According to retired Adm. Sandy Winnefeld, CBS News military and homeland security analyst, it's "really easy to reach an agreement" when the two sides "desperately want something for different reasons."
"North Korea's part, they desperately wanted the legitimacy that's conferred by participating in the Olympic movement," said Winnefeld, who served as vice chairman of the Joint Chiefs of Staff from 2011 to 2015. "It would have been enormously humiliating for them had the Olympic spectacle been going on right across the border and they were not participating. And it feeds their message of we may have nuclear weapons but we're a normal nation and should be treated like that."
As for the South?
"They desperately would like to have a disturbance-free games, and even more importantly, they would like to not have participating nations scale back their athletes' participation out of concern for what might happen during the games," Winnefeld said.
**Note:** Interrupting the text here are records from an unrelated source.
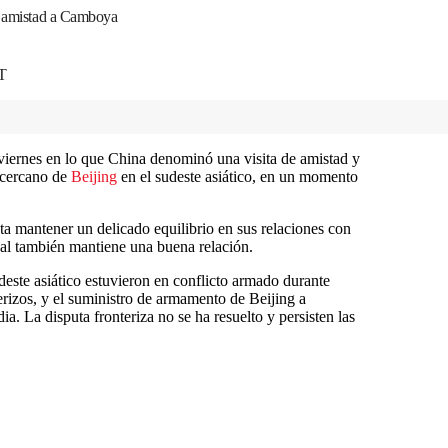
de amistad a Camboya
T
viernes en lo que China denominó una visita de amistad y
 cercano de
Beijing
en el sudeste asiático, en un momento
ta mantener un delicado equilibrio en sus relaciones con
ual también mantiene una buena relación.
udeste asiático estuvieron en conflicto armado durante
terizos, y el suministro de armamento de Beijing a
a. La disputa fronteriza no se ha resuelto y persisten las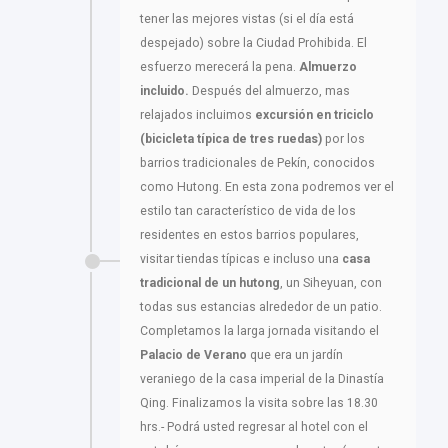
tener las mejores vistas (si el día está
despejado) sobre la Ciudad Prohibida. El
esfuerzo merecerá la pena.
Almuerzo
incluido.
Después del almuerzo, mas
relajados incluimos
excursión en triciclo
(bicicleta típica de tres ruedas)
por los
barrios tradicionales de Pekín, conocidos
como Hutong. En esta zona podremos ver el
estilo tan característico de vida de los
residentes en estos barrios populares,
visitar tiendas típicas e incluso una
casa
tradicional de un hutong
, un Siheyuan, con
todas sus estancias alrededor de un patio.
Completamos la larga jornada visitando el
Palacio de Verano
que era un jardín
veraniego de la casa imperial de la Dinastía
Qing. Finalizamos la visita sobre las 18.30
hrs.- Podrá usted regresar al hotel con el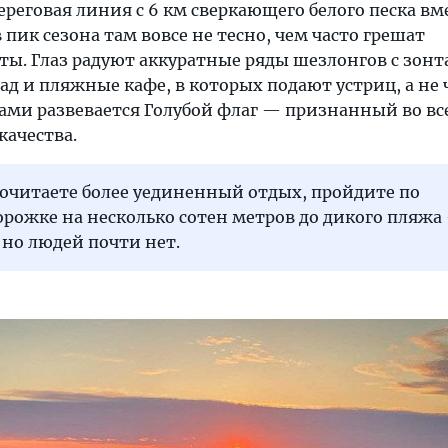
ереговая линия с 6 км сверкающего белого песка вм
ик сезона там вовсе не тесно, чем часто грешат
ты. Глаз радуют аккуратные ряды шезлонгов с зонт
д и пляжные кафе, в которых подают устриц, а не 
ми развевается Голубой флаг — признанный во вс
качества.
почитаете более уединенный отдых, пройдите по
рожке на несколько сотен метров до дикого пляжа
 но людей почти нет.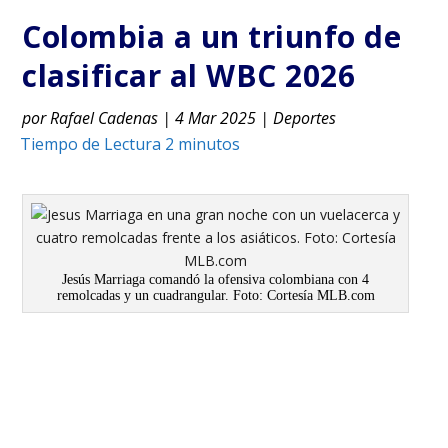
Colombia a un triunfo de
clasificar al WBC 2026
por
Rafael Cadenas
|
4 Mar 2025
|
Deportes
Jesús Marriaga comandó la ofensiva colombiana con 4
remolcadas y un cuadrangular. Foto: Cortesía MLB.com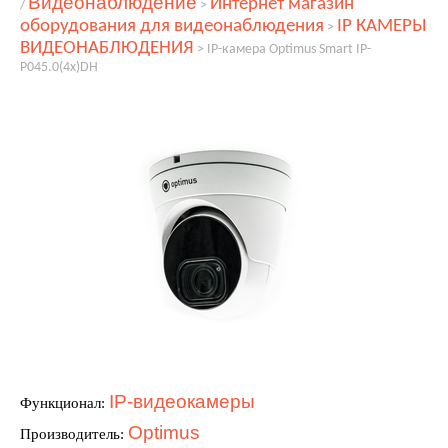
Видеонаблюдение
Интернет магазин
/
>
оборудования для видеонаблюдения
IP КАМЕРЫ
>
ВИДЕОНАБЛЮДЕНИЯ
>
IP-камера Optimus Smart IP-
P045.0(4x)DH
IP-видеокамеры
Функционал:
Optimus
Производитель: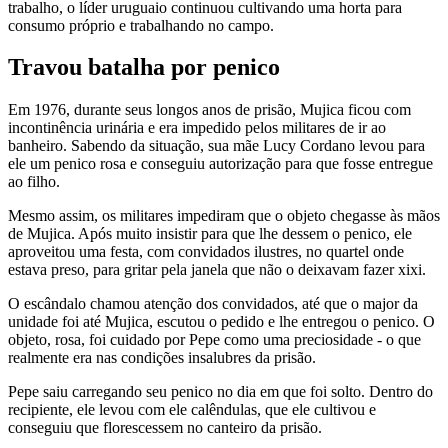
trabalho, o líder uruguaio continuou cultivando uma horta para
consumo próprio e trabalhando no campo.
Travou batalha por penico
Em 1976, durante seus longos anos de prisão, Mujica ficou com
incontinência urinária e era impedido pelos militares de ir ao
banheiro. Sabendo da situação, sua mãe Lucy Cordano levou para
ele um penico rosa e conseguiu autorização para que fosse entregue
ao filho.
Mesmo assim, os militares impediram que o objeto chegasse às mãos
de Mujica. Após muito insistir para que lhe dessem o penico, ele
aproveitou uma festa, com convidados ilustres, no quartel onde
estava preso, para gritar pela janela que não o deixavam fazer xixi.
O escândalo chamou atenção dos convidados, até que o major da
unidade foi até Mujica, escutou o pedido e lhe entregou o penico. O
objeto, rosa, foi cuidado por Pepe como uma preciosidade - o que
realmente era nas condições insalubres da prisão.
Pepe saiu carregando seu penico no dia em que foi solto. Dentro do
recipiente, ele levou com ele calêndulas, que ele cultivou e
conseguiu que florescessem no canteiro da prisão.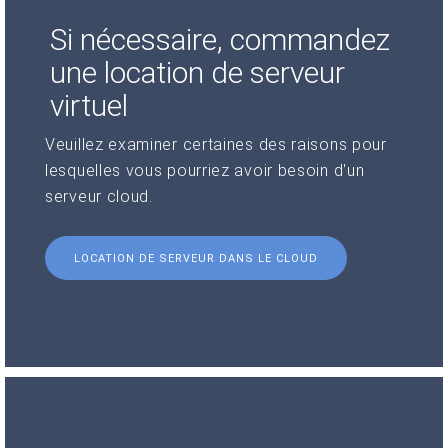
Si nécessaire, commandez
une location de serveur
virtuel
Veuillez examiner certaines des raisons pour
lesquelles vous pourriez avoir besoin d'un
serveur cloud.
LOCATION DE SERVEUR DANS LE CLOUD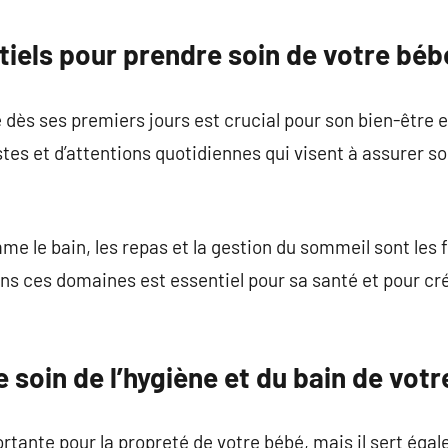
commentaire
tiels pour prendre soin de votre béb
 dès ses premiers jours est crucial pour son bien-être
es et d’attentions quotidiennes qui visent à assurer son
e le bain, les repas et la gestion du sommeil sont les 
ns ces domaines est essentiel pour sa santé et pour cré
soin de l’hygiène et du bain de votr
rtante pour la propreté de votre bébé, mais il sert égal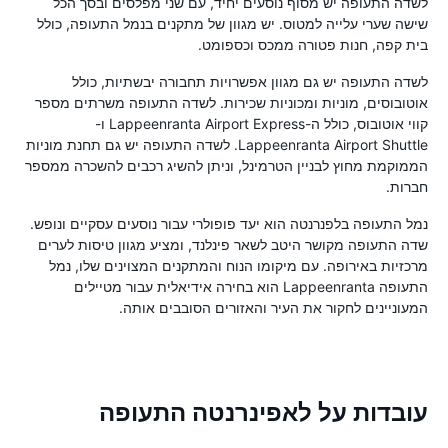
לשדה התעופה יש מסוף נוסעים יחיד, עם שני מפלסים ובסך הכל
שישה שערי עלייה למטוס. יש מגוון של מתקנים בנמל התעופה, כולל
בית קפה, חנות פטורה ממכס וכספומט.
לשדה התעופה יש גם מגוון אפשרויות תחבורה יבשתיות, כולל
אוטובוסים, מוניות ומכוניות שכירות. לשדה התעופה משרתים מספר
קווי אוטובוס, כולל ה-Lappeenranta Airport Express ו-
Lappeenranta Airport Shuttle. לשדה התעופה יש גם תחנת מוניות
הממוקמת מחוץ לבניין הטרמינל, וניתן להשיג רכבים להשכרה ממספר
חברות.
נמל התעופה בלפנרנטה הוא יעד פופולרי עבור נוסעים עסקיים ונופש.
שדה התעופה מקושר היטב לשאר פינלנד, ומציע מגוון טיסות לערים
מרכזיות באירופה. עם מיקומו הנוח והמתקנים המצוינים שלו, נמל
התעופה Lappeenranta הוא בחירה אידיאלית עבור מטיילים
המעוניינים לחקור את העיר והאזורים הסובבים אותה.
עובדות על לאפינרנטה התעופה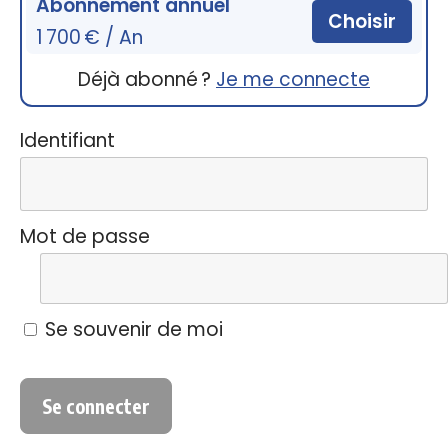
Abonnement annuel
Choisir
1 700 € / An
Déjà abonné ?
Je me connecte
Identifiant
Mot de passe
Se souvenir de moi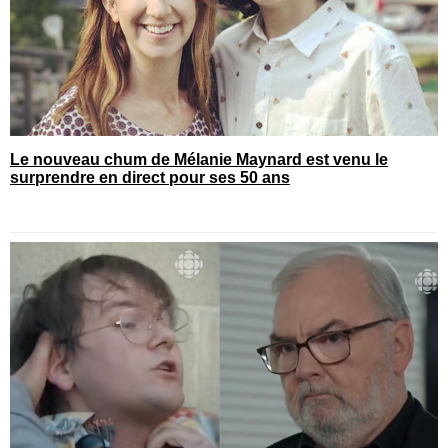
Le nouveau chum de Mélanie Maynard est venu le
surprendre en direct pour ses 50 ans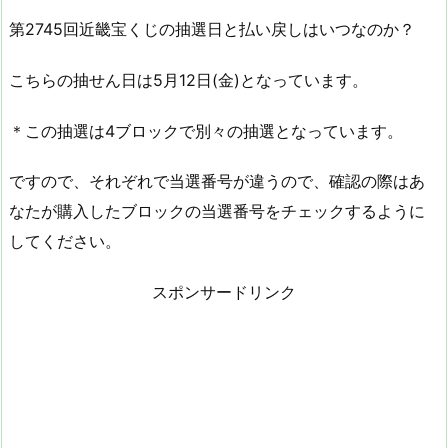
第2745回近畿宝くじの抽選日と払い戻しはいつなのか？
こちらの抽せん日は5月12日(金)となっています。
＊この抽選は4ブロックで別々の抽選となっています。
ですので、それぞれで当選番号が違うので、確認の際はあ
なたが購入したブロックの当選番号をチェックするように
してください。
スポンサードリンク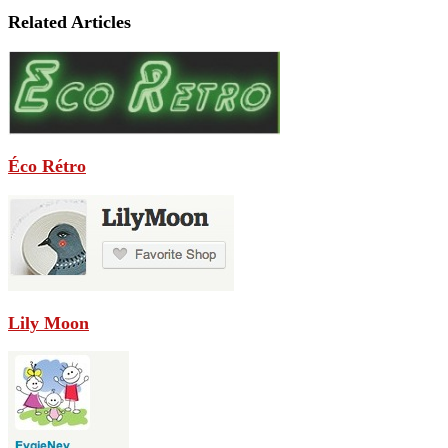
Related Articles
Éco Rétro
Lily Moon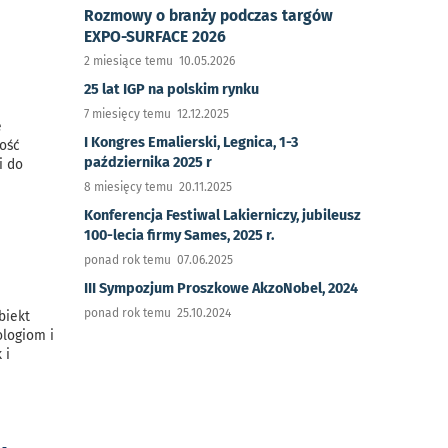
Rozmowy o branży podczas targów
EXPO-SURFACE 2026
2 miesiące temu 10.05.2026
25 lat IGP na polskim rynku
7 miesięcy temu 12.12.2025
e
I Kongres Emalierski, Legnica, 1-3
ość
października 2025 r
i do
8 miesięcy temu 20.11.2025
Konferencja Festiwal Lakierniczy, jubileusz
100-lecia firmy Sames, 2025 r.
ponad rok temu 07.06.2025
III Sympozjum Proszkowe AkzoNobel, 2024
ponad rok temu 25.10.2024
biekt
logiom i
 i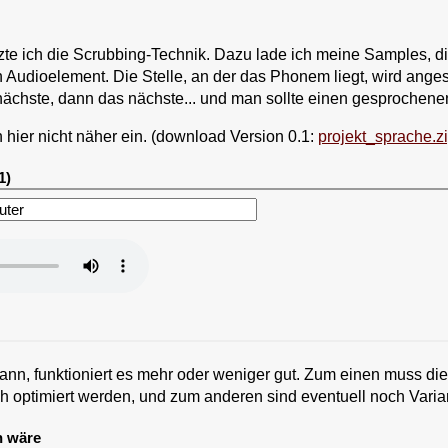
zte ich die Scrubbing-Technik. Dazu lade ich meine Samples, di
in Audioelement. Die Stelle, an der das Phonem liegt, wird ang
nächste, dann das nächste... und man sollte einen gesprochene
h hier nicht näher ein. (download Version 0.1:
projekt_sprache.z
1)
kann, funktioniert es mehr oder weniger gut. Zum einen muss d
optimiert werden, und zum anderen sind eventuell noch Varian
n wäre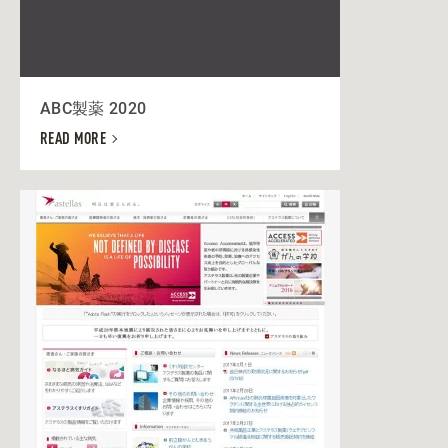
ABC製薬 2020
READ MORE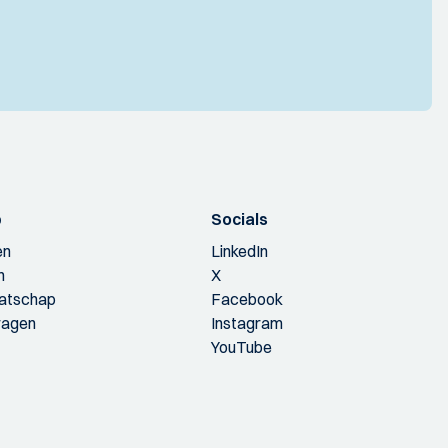
p
Socials
en
LinkedIn
n
X
aatschap
Facebook
ragen
Instagram
YouTube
While North Korean leader Kim Jong Un wants to be part of the Winter Games, he has not shown any interest in negotiating over his nuclear program. Winnefeld said the Olympics deal could bring "a little ray of sunshine" to the possibility of other talks, "but I would be very cautious about irrational exuberance here."
"The military exercises, for example, were postponed, not canceled," he said of joint U.S.-South Korea drills that will resume after the Olympics. "We still have two leaders that like to taunt each other and we still have a North Korea with a long history of manipulating negotiations like this," Winnefeld said.
On Twitter, President Trump tried to take credit for the Olympic agreement, writing that the talks wouldn't have happened "if I wasn't firm, strong and willing to commit our total 'might' against the North."
Winnefeld appeared to disagree.
"I don't want to take anything away from the administration, but I do not believe that North Korea came to the table because they were intimidated or dragged to the table," Winnefeld said. "They came with a very specific purpose in mind and that is to regain some legitimacy out there in the real world, to avoid the humiliation of not participating in the games, and in the process, possibly cut in a little bit to the resolve that the international community might have towards future sanctions."